▸ Material provided

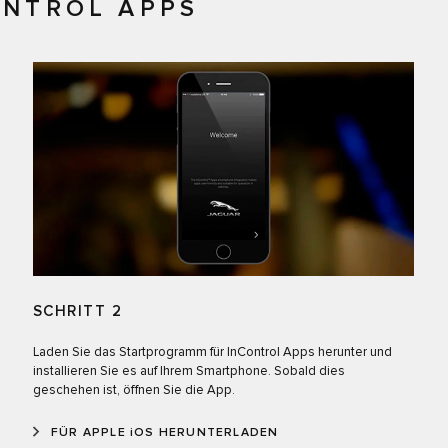
ONTROL APPS
SCHRITT 2
Laden Sie das Startprogramm für InControl Apps herunter und
installieren Sie es auf Ihrem Smartphone. Sobald dies
geschehen ist, öffnen Sie die App.
FÜR APPLE iOS HERUNTERLADEN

▸ Exercise goal
What you return must match the data above exactly, with no images included.

▸ Your solution
ONTROL APPS
SCHRITT 2
Laden Sie das Startprogramm für InControl Apps herunter und
installieren Sie es auf Ihrem Smartphone. Sobald dies
geschehen ist, öffnen Sie die App.
FÜR APPLE iOS HERUNTERLADEN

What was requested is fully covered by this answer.